The hard part is staying with the program and working the program because, as I said earlier, it takes at least a full year for your brain to detoxify. I’m only 6 months in to it. The euphoric confidence I am feeling is not real. I firmly believe that if you are trying to change a lifelong behavior pattern, an addiction, a year is a minimum. You can’t relapse if you haven’t been sober for at least 365 days. You can’t ‘start’ smoking again if you haven’t stopped for at least 365 days. Neurochemically, your brain is still under the influence of your addiction and absolute detoxification can take up to 7 years.

It’s a little cliche to say that its worth it to wait, but it is. My sister is finally going to get her chemistry degree after a decade in school. My parent’s are beginning to think about retirement, I can run 5 miles a day but when I started here my goal was to be able to run ONCE to the dairy barn without stopping (um, 200 yeards - shaddup, thats far). Sobriety is like that. It takes a lot of waiting, and thinking, and dare I say it, praying. But eventually, one day you do run past the dairy barn.

Take a steak and throw it in the microwave for 5 minutes and it comes out cooked, but its jerky-like. Its tough, it has no flavor, it does nothing for your pallet. Now take a steak and put it in a crock pot. It takes 12-15 hours to cook. But its juicy, it has flavor, it satisfies the pallet.

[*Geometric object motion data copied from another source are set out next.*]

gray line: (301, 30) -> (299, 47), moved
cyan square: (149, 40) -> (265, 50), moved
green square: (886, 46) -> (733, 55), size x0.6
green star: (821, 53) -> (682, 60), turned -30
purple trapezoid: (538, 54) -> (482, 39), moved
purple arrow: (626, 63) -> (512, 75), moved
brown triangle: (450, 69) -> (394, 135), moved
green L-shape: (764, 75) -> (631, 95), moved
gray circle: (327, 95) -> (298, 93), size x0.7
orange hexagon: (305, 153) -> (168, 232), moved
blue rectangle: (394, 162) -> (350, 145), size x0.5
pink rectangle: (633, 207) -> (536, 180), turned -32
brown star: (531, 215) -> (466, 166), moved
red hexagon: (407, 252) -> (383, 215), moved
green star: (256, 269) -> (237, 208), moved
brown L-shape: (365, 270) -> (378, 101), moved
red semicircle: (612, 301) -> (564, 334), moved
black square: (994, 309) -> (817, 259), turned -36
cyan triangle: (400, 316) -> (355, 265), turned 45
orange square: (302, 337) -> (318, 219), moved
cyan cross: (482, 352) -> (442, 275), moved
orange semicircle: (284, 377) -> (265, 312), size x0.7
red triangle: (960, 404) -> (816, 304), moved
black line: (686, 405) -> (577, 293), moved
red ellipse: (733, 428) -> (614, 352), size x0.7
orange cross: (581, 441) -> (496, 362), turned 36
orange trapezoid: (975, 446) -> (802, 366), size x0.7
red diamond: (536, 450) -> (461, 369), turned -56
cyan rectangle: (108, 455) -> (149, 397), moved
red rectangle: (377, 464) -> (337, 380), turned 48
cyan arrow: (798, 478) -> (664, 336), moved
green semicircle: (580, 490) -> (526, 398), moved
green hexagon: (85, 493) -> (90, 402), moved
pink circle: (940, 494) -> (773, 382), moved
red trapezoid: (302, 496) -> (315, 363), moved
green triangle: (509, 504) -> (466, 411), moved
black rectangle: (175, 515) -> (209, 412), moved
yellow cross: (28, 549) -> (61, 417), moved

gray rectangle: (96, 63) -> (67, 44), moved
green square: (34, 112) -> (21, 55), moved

One night right before I came to the ranch, I was sauced and my mom went to pick me up to have me stay with her. A rescue of sorts. I asked my mom, “Why is this me? Why do I have this? Why do I have to be the one who drinks?” and she didn’t have a real answer that could satisfy me. Despite what we sometimes think, our parents are only human and sometimes as lost as we are. I was seeking an answer and she didn’t have one. I remember thinking that night that I would need to figure it out. But I would have to wait. Again with all the damn waiting.

I waited and since then I’ve realized the answer was in the question. The curiosity about why I was like that was what lead me to seek help – I couldn't get an answer, so I began to live this question. Its why I work on this all day and night when I am here. I am passionate about understanding this malfunction in my nature. There may not be a magic pill of an answer, but in the quest to understand myself because I dared to ask the question, I am healing.

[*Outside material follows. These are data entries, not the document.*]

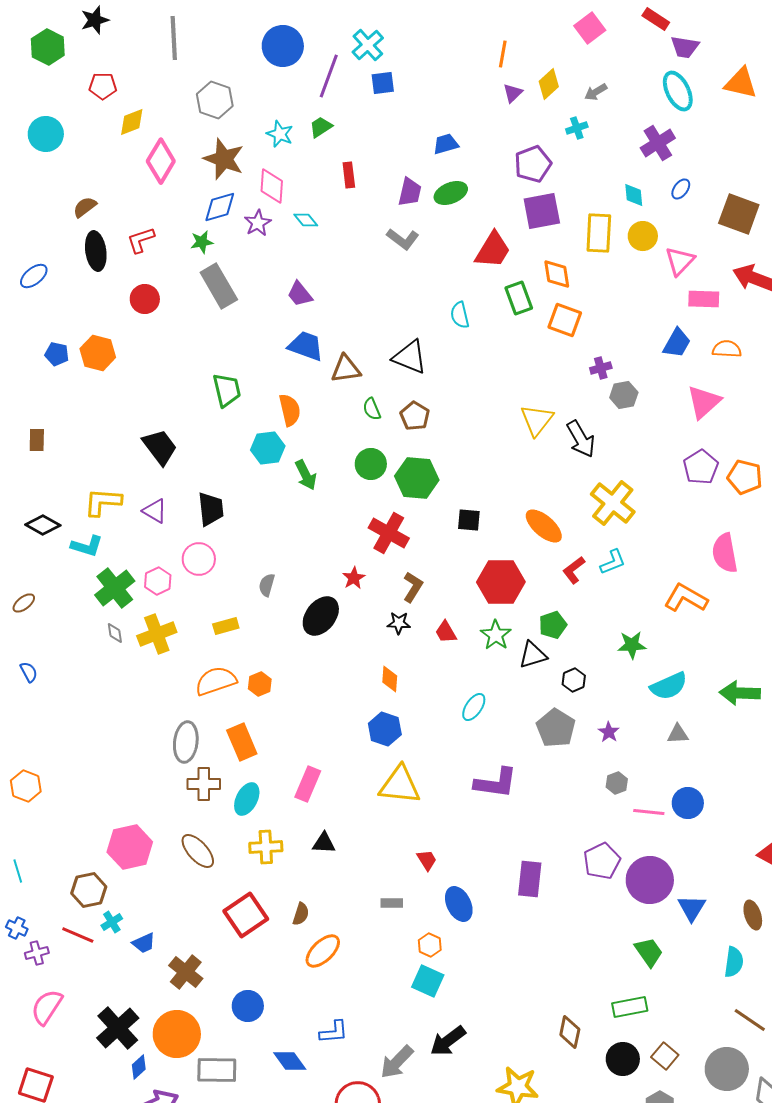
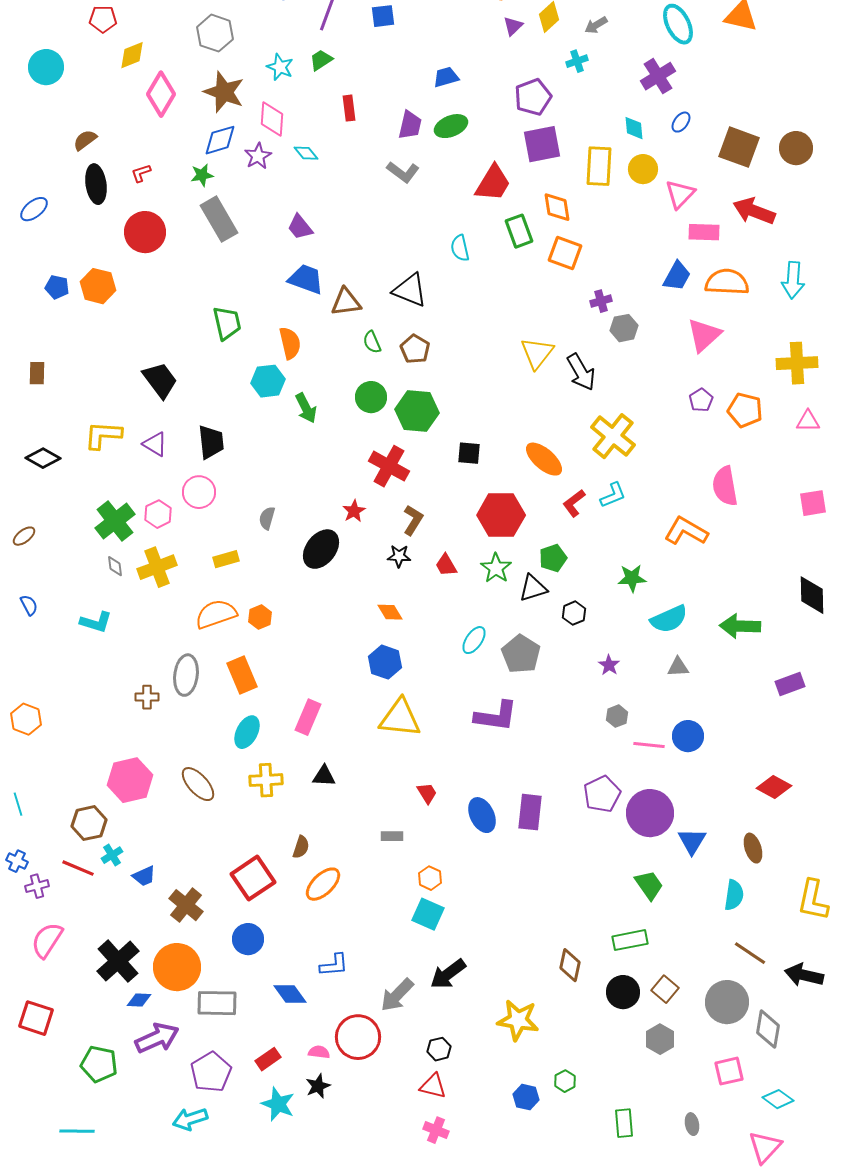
red L-shape: (141, 240) -> (141, 173), size x0.7
red circle: (145, 299) -> (145, 232), size x1.4
orange semicircle: (727, 349) -> (727, 282), size x1.5
purple pentagon: (701, 467) -> (701, 400), size x0.7
cyan L-shape: (87, 546) -> (96, 622), moved
orange diamond: (390, 679) -> (390, 612), turned -36
gray pentagon: (556, 728) -> (521, 654), moved
brown cross: (204, 784) -> (147, 697), moved, size x0.7
blue ellipse: (459, 904) -> (482, 815), moved
red square: (246, 915) -> (253, 878), moved
blue diamond: (139, 1067) -> (139, 1000), turned 45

In all that asking, I’ve begun to conclude that I feel like being here is preparing me for the rest of my life. I feel like I am about to live some real blessings and getting the upper hand on this addiction thing was just to get me ready for it. The weight of real blessings will crush you if you aren’t ready for them. The journey to get them just fortifies your ability to receive them. And, well, you’ve got to wait. I spoke recently to Bob, a trusted chaplain and he helped me make some sense of all this.

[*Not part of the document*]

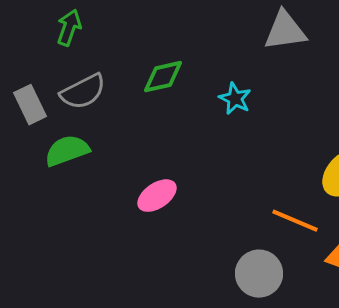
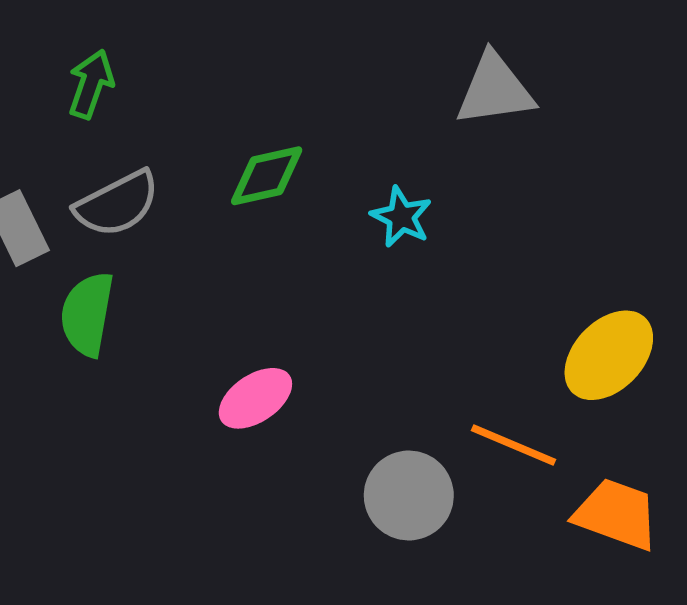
green semicircle: (67, 151) -> (87, 314), turned -60
gray circle: (259, 274) -> (409, 496), moved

Like so many people, I used to believe that every bright morning concluded with a dark night, and now, I’ve learned that every dark night is concluded by a bright morning. You can’t see it coming, dark is dark, then its light, and you’ve just got to wait.

Bob passed me something that Sister Maria Rilke wrote:
Be patient toward all that is unsolved in your heart,
Try to love the questions themselves,
Do not now seek the answers, they may not be given because you would not be able to live them, And the point is to live everything,
So live the questions now,
Perhaps you will then gradually, without noticing it,
Live along some distant day into the answers.

There you have it, don’t expect the answer, release yourself from ‘suffering’ from your addiction, and quit microwaving your steak; live the questions, live your addiction, live for the juicy meat in the crock pot.

And how do you do this? Well, you’ve just got to wait.